> Preliminary trials with Claude Mythos Preview showed that it would not provide an apples-to-apples comparison with other models because of how we had set up the experiment and how the model was served.
What does this mean? My guess is they couldn’t co-locate Mythos close enough to reduce latency?
(I’m assuming this experiment pre-dates the export controls)
> My guess is they couldn’t co-locate Mythos close enough to reduce latency?
I doubt network latency is the reason. Even when connecting from literally across the world network latency is lost in the noise of overall response latency of even fast models.
The overall response latency of the model very well could have been the difference, though. AFAIK Mythos is structured to do relatively slow "deep thinking".
Depending on the timeline, it could be that they're not allowed to access Mythos because of something like non-US citizens on the team or the lack of some way for them to meet the constraint DOD has them under.
I strongly suspect if that was the case they would have just directly mentioned that Mythos couldn't be used because of that reason, it would be less confusing and less suspect messaging than saying it wasn't an "apples-to-apples comparsion".
This mostly reads as a comparison between Opus 4.7 and 4.1 it would be more interesting if they reran the experiment against a team of humans with 4.7 and see how much the humans still improve the results today.
It feels like the prevailing view is: if I get $100m before every one loses their job and build the terminator before it un-livings everyone else then I win
I'm getting a bit tired of these disguised adverts.
Here's how non robotics engineers used AI to do a short robot integration task faster than other non robotics engineers without AI.
Where "better" mostly means faster, and who knows what happens on longer horizons, with actual robotics experts, robustness requirements, or tasks where the hard part is control rather than API spelunking.
> I'm getting a bit tired of these disguised adverts.
Its not disguised. Corporate blogs exist overtly to promote the company and its work.
Disguised promotions where notionally independent media publish promotional pieces as news concealing that they were fed to them by party whose products they promote area thing, but this is just the most overt undisguised promotion.
> Its not disguised. Corporate blogs exist overtly to promote the company and its work.
It is. That makes the "research" heavily biased. If xAI did the same thing, with Elon Musk screaming about that it is "AGI", you would not believe them at all.
Given that the work is not independent, such articles of this "research" can easily be manipulated or the results being massaged to promote the company positively.
But when others outside of the company try out the work or reproduce it, they get different results. So of course we continue to hear unverified research especially in AI when the frontier labs do not release their architecture, weights at all.

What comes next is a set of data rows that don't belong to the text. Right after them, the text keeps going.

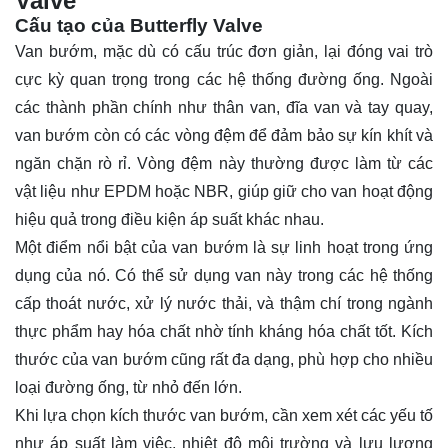
Valve
Cấu tạo của Butterfly Valve
Van bướm, mặc dù có cấu trúc đơn giản, lại đóng vai trò
cực kỳ quan trọng trong các hệ thống đường ống. Ngoài
các thành phần chính như thân van, đĩa van và tay quay,
van bướm còn có các vòng đệm để đảm bảo sự kín khít và
ngăn chặn rò rỉ. Vòng đệm này thường được làm từ các
vật liệu như EPDM hoặc NBR, giúp giữ cho van hoạt động
hiệu quả trong điều kiện áp suất khác nhau.
Một điểm nổi bật của van bướm là sự linh hoạt trong ứng
dụng của nó. Có thể sử dụng van này trong các hệ thống
cấp thoát nước, xử lý nước thải, và thậm chí trong ngành
thực phẩm hay hóa chất nhờ tính kháng hóa chất tốt. Kích
thước của van bướm cũng rất đa dạng, phù hợp cho nhiều
loại đường ống, từ nhỏ đến lớn.
Khi lựa chọn kích thước van bướm, cần xem xét các yếu tố
như áp suất làm việc, nhiệt độ môi trường và lưu lượng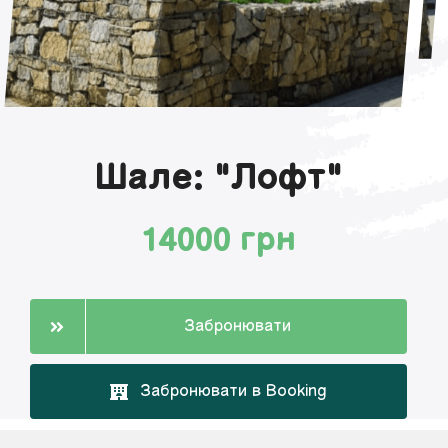
Шале: "Лофт"
14000 грн
Забронювати
Забронювати в Booking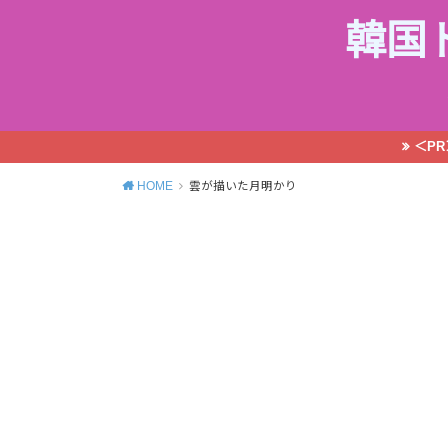
韓国
＜P
HOME
雲が描いた月明かり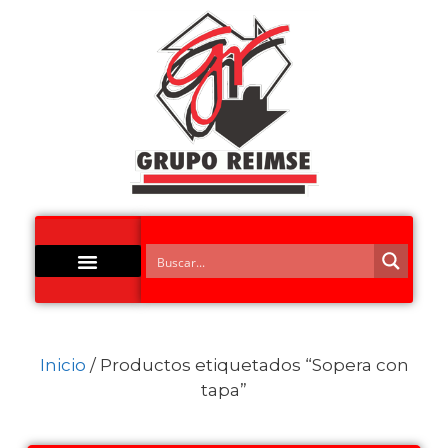
Acero Inoxidable
Inicio
/ Productos etiquetados “Sopera con
tapa”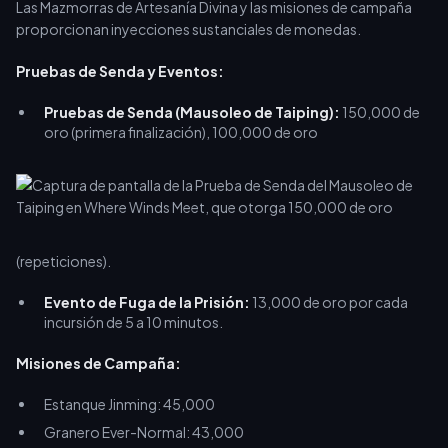
Las Mazmorras de Artesanía Divina y las misiones de campaña
proporcionan inyecciones sustanciales de monedas.
Pruebas de Senda y Eventos:
Pruebas de Senda (Mausoleo de Taiping):
150,000 de
oro (primera finalización), 100,000 de oro
(repeticiones).
Evento de Fuga de la Prisión:
13,000 de oro por cada
incursión de 5 a 10 minutos.
Misiones de Campaña:
Estanque Jinming: 45,000
Granero Ever-Normal: 43,000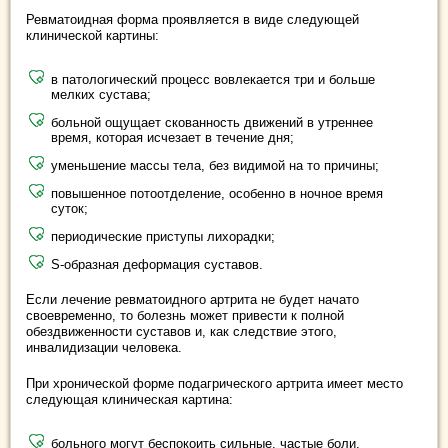
Ревматоидная форма проявляется в виде следующей
клинической картины:
в патологический процесс вовлекается три и больше
мелких сустава;
больной ощущает скованность движений в утреннее
время, которая исчезает в течение дня;
уменьшение массы тела, без видимой на то причины;
повышенное потоотделение, особенно в ночное время
суток;
периодические приступы лихорадки;
S-образная деформация суставов.
Если лечение ревматоидного артрита не будет начато
своевременно, то болезнь может привести к полной
обездвиженности суставов и, как следствие этого,
инвалидизации человека.
При хронической форме подагрического артрита имеет место
следующая клиническая картина:
больного могут беспокоить сильные, частые боли,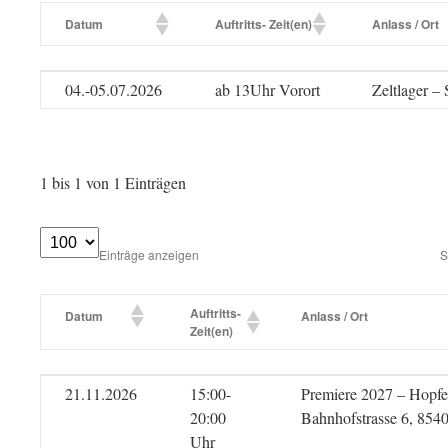
Datum
Auftritts- Zeit(en)
Anlass / Ort
Datum
Auftritts- Zeit(en)
Anlass / Ort
04.-05.07.2026
ab 13Uhr Vorort
Zeltlager –
1 bis 1 von 1 Einträgen
Einträge anzeigen
S
Auftritts-
Datum
Anlass / Ort
Zeit(en)
Auftritts-
Datum
Anlass / Ort
21.11.2026
15:00-
Premiere 2027 – Hopfe
Zeit(en)
20:00
Bahnhofstrasse 6, 854
Uhr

So in this case with labs raised with VC-funded cash, the incentives are clear and I would not straight up believe results from the first party source unless multiple sources outside of the company have verified it.

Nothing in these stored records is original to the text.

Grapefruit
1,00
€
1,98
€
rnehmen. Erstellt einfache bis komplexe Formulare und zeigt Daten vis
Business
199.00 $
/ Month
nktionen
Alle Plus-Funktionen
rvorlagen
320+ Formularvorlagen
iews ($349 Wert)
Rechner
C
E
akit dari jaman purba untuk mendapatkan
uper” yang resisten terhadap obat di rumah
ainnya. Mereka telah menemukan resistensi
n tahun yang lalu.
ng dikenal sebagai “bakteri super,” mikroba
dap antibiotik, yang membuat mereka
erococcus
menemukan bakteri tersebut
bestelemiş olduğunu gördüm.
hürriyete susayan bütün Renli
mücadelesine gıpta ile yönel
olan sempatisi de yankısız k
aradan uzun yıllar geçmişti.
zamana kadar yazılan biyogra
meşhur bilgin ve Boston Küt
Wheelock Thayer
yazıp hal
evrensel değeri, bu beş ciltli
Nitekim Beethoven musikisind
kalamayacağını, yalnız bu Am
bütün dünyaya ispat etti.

You or some other interested person could go do that experiment and publish the results. It shouldn't be hard to figure out what hardware exactly they were using and get a copy, and the prompt also doesn't have to be exactly what they used, just similar enough in spirit. See just how similar/different the outcome is.
Using their own time and money to disprove corporate propaganda. By the time you’ve disproven it they’ve already released 10 new claims. “Why are you still talking about that old news, nobody cares.”
In this case at least it isn't that hard. Opus is available to pretty much everyone, and anyone of sufficient means (I'm guessing at least 95% of active HN) can also easily afford the hardware.
And obviously this isn't something that's being iterated on rapid-fire; there have been 2 relevant publications roughly a year apart. Absolutely no firehose of anything here. As such there should be no problem for someone with enough interest to attempt to disprove the claims, and hopefully share the results regardless of their findings.
> If xAI did the same thing, with Elon Musk screaming about that it is "AGI", you would not believe them at all.
I’m not saying it is trustworthy or that I believe them, I am saying the advertising isn’t even a little bit disguised when it is communicated directly from what is overtly a promotional channel for the company involved.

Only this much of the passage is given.